Required action: Go through the data below and copy each line that includes "desde".

[Opening Supplied records section]

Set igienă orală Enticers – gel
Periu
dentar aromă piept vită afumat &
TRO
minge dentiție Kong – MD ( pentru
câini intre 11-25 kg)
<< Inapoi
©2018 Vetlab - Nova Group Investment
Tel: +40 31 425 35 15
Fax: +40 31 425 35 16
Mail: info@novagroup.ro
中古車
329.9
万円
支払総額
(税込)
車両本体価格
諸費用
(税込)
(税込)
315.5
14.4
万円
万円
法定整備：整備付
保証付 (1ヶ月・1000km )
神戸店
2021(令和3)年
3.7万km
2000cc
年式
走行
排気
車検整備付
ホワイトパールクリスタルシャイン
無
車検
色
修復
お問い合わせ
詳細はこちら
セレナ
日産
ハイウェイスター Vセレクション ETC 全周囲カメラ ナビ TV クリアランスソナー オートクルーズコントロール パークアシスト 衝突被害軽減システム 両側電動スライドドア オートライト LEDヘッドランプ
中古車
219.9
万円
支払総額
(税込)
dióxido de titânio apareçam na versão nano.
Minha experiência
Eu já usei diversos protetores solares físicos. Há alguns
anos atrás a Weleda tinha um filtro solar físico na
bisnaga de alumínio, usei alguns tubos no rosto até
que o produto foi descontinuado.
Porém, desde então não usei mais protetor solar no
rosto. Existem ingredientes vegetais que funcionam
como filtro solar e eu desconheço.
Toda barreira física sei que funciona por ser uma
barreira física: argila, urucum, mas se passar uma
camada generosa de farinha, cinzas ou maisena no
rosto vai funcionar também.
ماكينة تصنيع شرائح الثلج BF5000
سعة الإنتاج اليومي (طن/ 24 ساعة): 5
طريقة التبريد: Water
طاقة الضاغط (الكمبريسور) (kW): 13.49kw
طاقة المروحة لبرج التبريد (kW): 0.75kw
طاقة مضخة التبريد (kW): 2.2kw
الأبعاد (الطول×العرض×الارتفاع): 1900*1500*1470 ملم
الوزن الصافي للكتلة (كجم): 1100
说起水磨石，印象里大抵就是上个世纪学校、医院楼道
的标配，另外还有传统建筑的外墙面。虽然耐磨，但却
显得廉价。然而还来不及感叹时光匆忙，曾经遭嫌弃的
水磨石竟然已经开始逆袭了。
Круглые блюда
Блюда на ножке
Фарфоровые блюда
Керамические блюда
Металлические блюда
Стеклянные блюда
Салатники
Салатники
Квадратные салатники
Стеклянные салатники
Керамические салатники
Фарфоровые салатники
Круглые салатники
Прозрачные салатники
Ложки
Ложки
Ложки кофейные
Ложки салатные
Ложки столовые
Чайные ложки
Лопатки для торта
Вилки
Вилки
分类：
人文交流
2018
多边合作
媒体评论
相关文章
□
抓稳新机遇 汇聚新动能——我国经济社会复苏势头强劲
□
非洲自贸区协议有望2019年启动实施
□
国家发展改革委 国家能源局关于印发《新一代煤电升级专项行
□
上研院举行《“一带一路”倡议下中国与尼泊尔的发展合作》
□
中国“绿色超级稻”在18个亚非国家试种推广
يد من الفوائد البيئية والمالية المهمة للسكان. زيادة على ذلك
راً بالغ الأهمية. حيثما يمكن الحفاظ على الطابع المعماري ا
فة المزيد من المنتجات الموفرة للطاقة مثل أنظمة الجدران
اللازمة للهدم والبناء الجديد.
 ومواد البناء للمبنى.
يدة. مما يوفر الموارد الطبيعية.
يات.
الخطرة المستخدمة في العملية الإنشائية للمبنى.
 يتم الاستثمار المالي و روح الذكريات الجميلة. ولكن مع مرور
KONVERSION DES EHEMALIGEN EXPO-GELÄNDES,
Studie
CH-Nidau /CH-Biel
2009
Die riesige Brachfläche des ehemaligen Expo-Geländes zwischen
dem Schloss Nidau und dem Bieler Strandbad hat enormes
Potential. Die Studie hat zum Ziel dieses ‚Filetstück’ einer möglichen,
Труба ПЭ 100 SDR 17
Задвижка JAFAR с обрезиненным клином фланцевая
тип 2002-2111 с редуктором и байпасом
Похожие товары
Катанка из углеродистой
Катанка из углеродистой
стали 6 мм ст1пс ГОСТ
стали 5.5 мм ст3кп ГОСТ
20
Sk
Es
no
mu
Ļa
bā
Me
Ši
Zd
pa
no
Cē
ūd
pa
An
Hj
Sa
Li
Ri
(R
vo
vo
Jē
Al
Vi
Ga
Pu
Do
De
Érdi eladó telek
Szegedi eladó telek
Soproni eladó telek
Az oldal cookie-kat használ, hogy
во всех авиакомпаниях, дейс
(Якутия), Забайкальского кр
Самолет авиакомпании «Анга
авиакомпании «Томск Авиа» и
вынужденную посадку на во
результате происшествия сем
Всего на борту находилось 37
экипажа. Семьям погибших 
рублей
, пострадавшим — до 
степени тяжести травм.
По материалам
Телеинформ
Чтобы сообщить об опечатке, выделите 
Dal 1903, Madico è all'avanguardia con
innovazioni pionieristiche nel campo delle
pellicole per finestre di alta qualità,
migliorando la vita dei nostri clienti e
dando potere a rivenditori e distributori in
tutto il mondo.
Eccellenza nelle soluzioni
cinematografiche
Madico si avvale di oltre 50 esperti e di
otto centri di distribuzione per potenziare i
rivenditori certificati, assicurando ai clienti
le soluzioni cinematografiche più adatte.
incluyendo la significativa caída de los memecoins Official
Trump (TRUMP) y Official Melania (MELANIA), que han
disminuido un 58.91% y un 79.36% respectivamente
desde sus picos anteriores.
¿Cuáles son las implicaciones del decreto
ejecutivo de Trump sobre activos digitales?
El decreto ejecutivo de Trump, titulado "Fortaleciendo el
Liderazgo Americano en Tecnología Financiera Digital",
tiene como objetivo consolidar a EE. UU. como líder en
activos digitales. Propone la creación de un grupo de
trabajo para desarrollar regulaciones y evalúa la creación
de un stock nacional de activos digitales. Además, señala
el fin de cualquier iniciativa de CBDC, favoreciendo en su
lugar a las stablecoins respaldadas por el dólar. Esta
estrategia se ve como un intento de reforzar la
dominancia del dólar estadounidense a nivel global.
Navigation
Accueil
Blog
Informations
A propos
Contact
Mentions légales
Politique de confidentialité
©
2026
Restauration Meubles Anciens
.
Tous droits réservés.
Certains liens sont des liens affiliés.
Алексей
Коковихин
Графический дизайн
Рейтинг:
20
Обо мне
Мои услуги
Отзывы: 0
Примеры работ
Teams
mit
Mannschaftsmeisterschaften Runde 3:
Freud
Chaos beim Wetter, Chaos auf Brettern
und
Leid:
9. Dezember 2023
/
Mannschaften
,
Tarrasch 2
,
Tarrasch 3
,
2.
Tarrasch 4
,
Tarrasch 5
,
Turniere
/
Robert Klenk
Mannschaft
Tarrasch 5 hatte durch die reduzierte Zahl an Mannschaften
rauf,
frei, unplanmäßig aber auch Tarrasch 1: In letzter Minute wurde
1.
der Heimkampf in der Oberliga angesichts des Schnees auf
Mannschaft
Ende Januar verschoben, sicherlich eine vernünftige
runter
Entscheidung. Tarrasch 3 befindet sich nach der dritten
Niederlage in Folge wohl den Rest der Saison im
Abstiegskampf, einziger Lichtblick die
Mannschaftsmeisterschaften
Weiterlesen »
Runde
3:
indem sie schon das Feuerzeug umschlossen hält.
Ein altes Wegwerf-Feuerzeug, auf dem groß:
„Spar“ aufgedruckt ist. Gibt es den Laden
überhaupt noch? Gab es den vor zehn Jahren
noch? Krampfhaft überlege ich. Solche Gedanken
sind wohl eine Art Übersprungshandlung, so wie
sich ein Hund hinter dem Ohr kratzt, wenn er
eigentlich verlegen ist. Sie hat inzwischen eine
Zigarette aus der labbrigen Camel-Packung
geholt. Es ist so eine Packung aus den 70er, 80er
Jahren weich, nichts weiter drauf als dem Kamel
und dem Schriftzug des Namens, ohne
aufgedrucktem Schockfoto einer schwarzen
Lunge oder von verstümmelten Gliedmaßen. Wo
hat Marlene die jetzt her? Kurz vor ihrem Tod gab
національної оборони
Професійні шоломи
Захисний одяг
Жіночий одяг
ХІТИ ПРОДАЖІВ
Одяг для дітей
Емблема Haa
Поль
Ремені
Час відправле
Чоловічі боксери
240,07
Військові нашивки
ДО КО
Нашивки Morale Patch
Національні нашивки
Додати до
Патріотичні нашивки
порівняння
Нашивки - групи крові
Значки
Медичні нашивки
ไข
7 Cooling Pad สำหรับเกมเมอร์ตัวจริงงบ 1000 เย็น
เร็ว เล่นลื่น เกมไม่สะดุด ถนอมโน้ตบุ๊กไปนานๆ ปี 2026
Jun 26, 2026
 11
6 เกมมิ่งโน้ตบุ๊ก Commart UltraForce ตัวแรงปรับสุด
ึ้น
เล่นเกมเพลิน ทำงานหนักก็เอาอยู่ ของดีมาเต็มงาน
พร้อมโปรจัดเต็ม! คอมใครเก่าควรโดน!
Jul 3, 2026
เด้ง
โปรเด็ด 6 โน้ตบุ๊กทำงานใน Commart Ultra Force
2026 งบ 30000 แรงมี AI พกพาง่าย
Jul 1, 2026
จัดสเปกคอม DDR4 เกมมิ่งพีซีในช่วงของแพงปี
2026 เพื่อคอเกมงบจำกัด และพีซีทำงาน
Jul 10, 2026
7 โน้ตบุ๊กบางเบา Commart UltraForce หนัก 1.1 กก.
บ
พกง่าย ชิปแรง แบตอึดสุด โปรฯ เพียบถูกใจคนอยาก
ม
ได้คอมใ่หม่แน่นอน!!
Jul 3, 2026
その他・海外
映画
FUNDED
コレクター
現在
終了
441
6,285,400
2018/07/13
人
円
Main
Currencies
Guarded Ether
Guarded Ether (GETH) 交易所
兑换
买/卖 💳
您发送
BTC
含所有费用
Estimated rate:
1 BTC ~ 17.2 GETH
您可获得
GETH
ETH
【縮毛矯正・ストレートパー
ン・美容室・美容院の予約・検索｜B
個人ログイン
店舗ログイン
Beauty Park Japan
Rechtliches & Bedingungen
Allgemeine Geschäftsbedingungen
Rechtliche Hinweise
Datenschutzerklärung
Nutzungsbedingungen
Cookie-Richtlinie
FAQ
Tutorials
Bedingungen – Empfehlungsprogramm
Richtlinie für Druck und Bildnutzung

[Closing Supplied records section]

Answer section:
Porém, desde então não usei mais protetor solar no
desde sus picos anteriores.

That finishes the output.